Farmer, Fuqua & Huff, P.C. was replaced on May 11, 2009, as ubroadcast, inc.’s independent auditors. Farmer, Fuqua & Huff, P.C.’s report dated April 14, 2009, on ubroadcast, inc.’s balance sheet of as of December 31, 2008, and the related consolidated statements of operations, shareholders’ equity, and cash flows for the two years then ended and for the period from June 17, 2003 (Inception) through December 31, 2008, contained a going concern opinion, but did not contain any other adverse opinion or disclaimer of opinion, or qualification or modification as to uncertainty, audit scope, or accounting principles.

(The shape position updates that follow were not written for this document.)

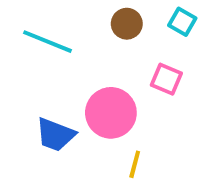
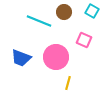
cyan line: (48, 42) -> (39, 21), moved
blue trapezoid: (55, 135) -> (21, 58), moved

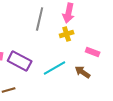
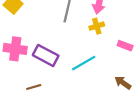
brown arrow: (83, 72) -> (123, 83), moved

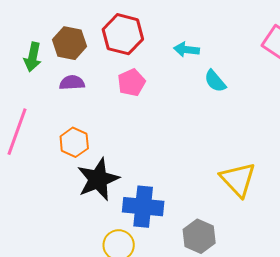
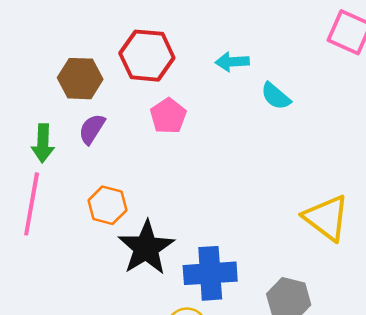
green arrow: (33, 57) -> (43, 143), moved
purple semicircle: (72, 83) -> (92, 129), turned -45

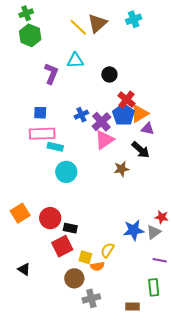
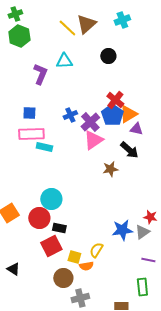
black circle: (109, 74) -> (108, 56), moved
cyan circle: (66, 172) -> (51, 199), moved

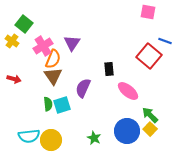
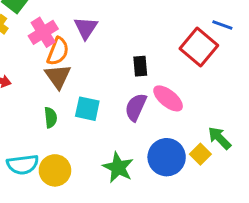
purple semicircle: (83, 88) -> (136, 107), moved
cyan square: (62, 105) -> (87, 109), moved, turned 30
green arrow: (150, 115) -> (219, 138), moved
green star: (94, 138) -> (118, 167), size x1.5

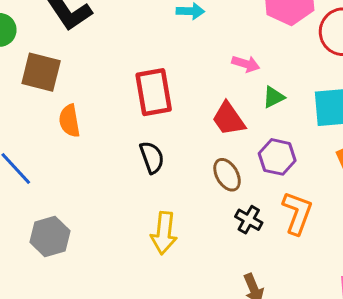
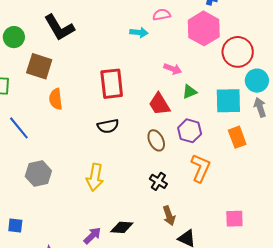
black semicircle: (152, 157) -> (108, 126), turned 95
black cross: (249, 220) -> (158, 181), moved
yellow arrow: (164, 233) -> (95, 177), moved

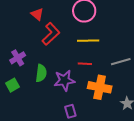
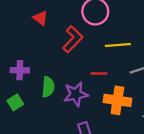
red L-shape: (51, 34) -> (73, 39), moved
yellow line: (88, 41) -> (118, 45), moved
purple cross: (18, 58) -> (20, 70), turned 35

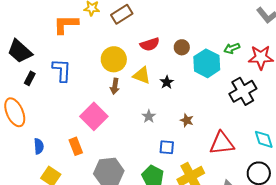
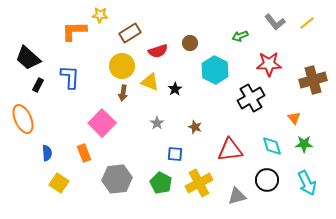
brown rectangle: (122, 14) -> (130, 33), moved
brown circle: (182, 47) -> (190, 43), moved
green arrow: (232, 48) -> (240, 36), moved

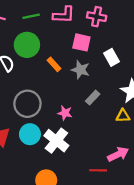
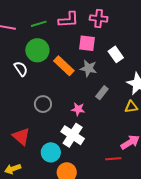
orange rectangle: (54, 64) -> (64, 66), size x1.5
gray circle: (27, 104) -> (43, 104), size x0.7
cyan circle: (30, 134) -> (51, 152), moved

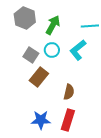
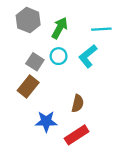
brown rectangle: (39, 77) -> (28, 87), moved
blue star: (41, 120) -> (46, 121), moved
red rectangle: (68, 120) -> (77, 135), turned 40

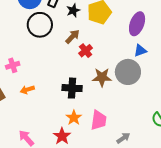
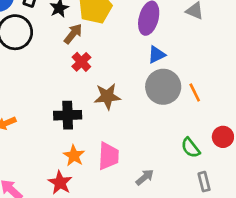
brown arrow: (72, 37) -> (73, 34), moved
gray circle: (128, 72) -> (163, 87), moved

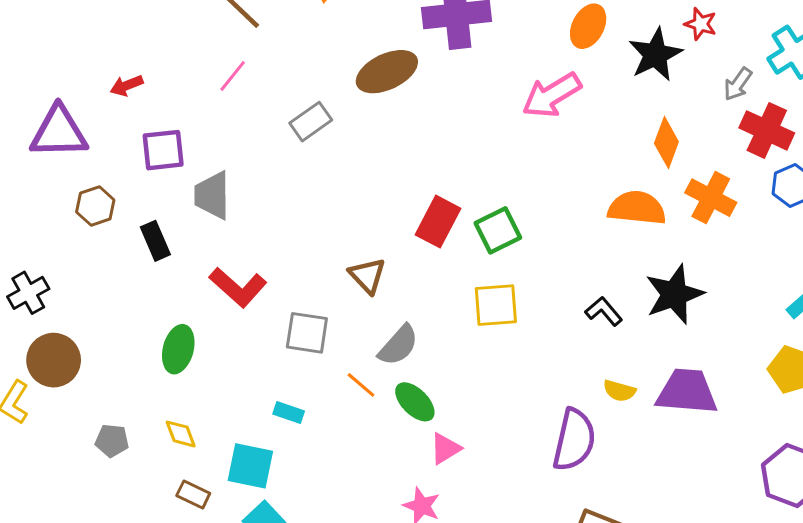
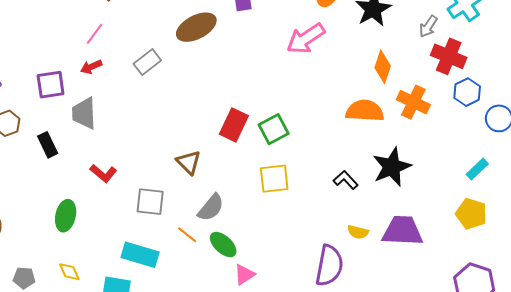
red arrow: (127, 85) -> (91, 67), moved
red L-shape: (238, 287) -> (103, 173), size x0.7
cyan rectangle: (289, 413) -> (140, 255), size x1.8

In connection with the audit of ubroadcast, inc.’s financial statements, there were no disagreements with Farmer, Fuqua & Huff, P.C. on any matters of accounting principles or practices, financial statement disclosure, or auditing scope and procedures which, if not resolved to the satisfaction of Farmer, Fuqua & Huff, P.C. would have caused Farmer, Fuqua & Huff, P.C. to make reference to the matter in their report. ubroadcast, inc. has requested Farmer, Fuqua & Huff, P.C. to furnish it a letter addressed to the Commission stating whether it agrees with the above statements. A copy of that letter, dated May 11, 2009, is filed as Exhibit 16.1 to this Current Report on Form 8-K. ubroadcast, inc.’s new accountant, Swalm & Associates, P.C., was engaged on May 11, 2009, as ubroadcast, inc.’s principal accountant to audit the financial statements of ubroadcast, inc. The decision to change accountants was approved by the Board of Directors of ubroadcast, inc.

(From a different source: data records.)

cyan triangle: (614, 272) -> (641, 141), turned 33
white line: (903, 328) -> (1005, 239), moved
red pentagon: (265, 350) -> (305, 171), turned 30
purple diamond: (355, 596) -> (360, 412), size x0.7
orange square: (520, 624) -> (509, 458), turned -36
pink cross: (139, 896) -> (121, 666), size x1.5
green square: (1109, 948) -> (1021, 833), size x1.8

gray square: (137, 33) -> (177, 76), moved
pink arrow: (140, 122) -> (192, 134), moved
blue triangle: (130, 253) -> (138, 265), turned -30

During the period ended December 31, 2008, and subsequent to December 31, 2008, through the date hereof, neither ubroadcast, inc. nor anyone on its behalf consulted with Swalm & Associates, P.C. regarding either the application of accounting principles to a specified transaction, either completed or proposed, or the type of audit opinion that might be rendered on ubroadcast, inc.’s financial statements, nor has Swalm & Associates, P.C. provided to ubroadcast, inc. a written report or oral advice regarding such principles or audit opinion or any matter that was the subject of a disagreement or reportable events set forth in Item 304(a)(iv) and (v), respectively, of Regulation S-K with ubroadcast, inc.’s former accountant, Farmer, Fuqua & Huff, P.C.

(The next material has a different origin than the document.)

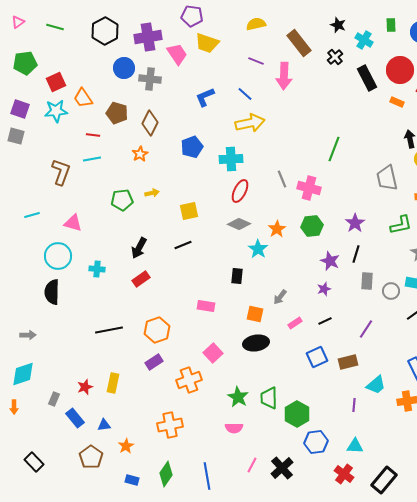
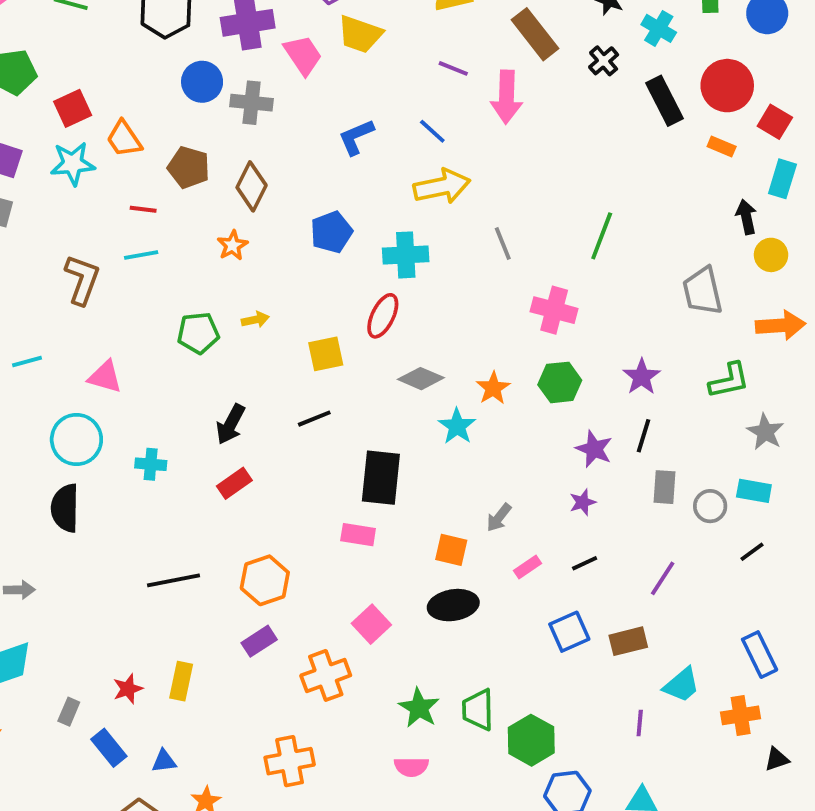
gray line: (282, 179) -> (503, 244), moved
red ellipse: (240, 191) -> (383, 316), moved
black rectangle: (237, 276) -> (381, 478), moved, size x1.8

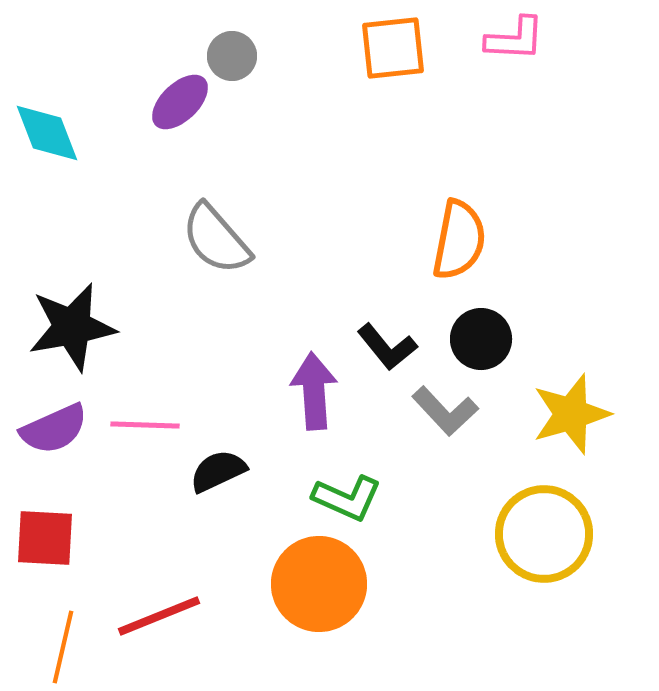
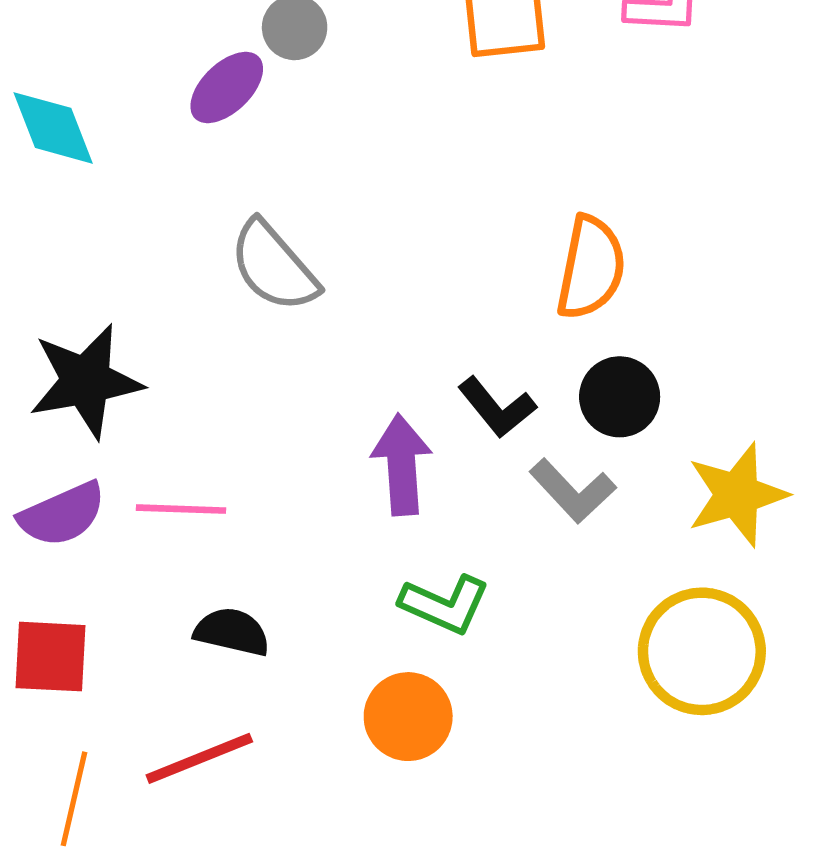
black semicircle: (218, 471) -> (232, 632), moved, turned 38
orange circle: (319, 584) -> (408, 717), size x0.7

ubroadcast, inc. has requested that Swalm & Associates, P.C. review the disclosure contained in this Current Report on Form 8-K and has provided Swalm & Associates, P.C. the opportunity to furnish ubroadcast, inc. with a letter addressed to the Commission containing any new information, clarification of ubroadcast, inc.’s expression of its views, or the respects in which Swalm & Associates, P.C. does not agree with the statements made by ubroadcast, inc. herein. Swalm & Associates, P.C. has advised ubroadcast, inc. that no such letter need be issued.
Item 9.01. Financial Statements and Exhibits
(d) Exhibits.
| | | Letter from Farmer, Fuqua & Huff, P.C. regarding change in certifying accountant. |
SIGNATURES
Pursuant to the requirements of the Securities Exchange Act of 1934, the Registrant has duly caused this report to be signed on its behalf by the undersigned, hereunder duly authorized.
Dated: May 13, 2009. UBROADCAST, INC.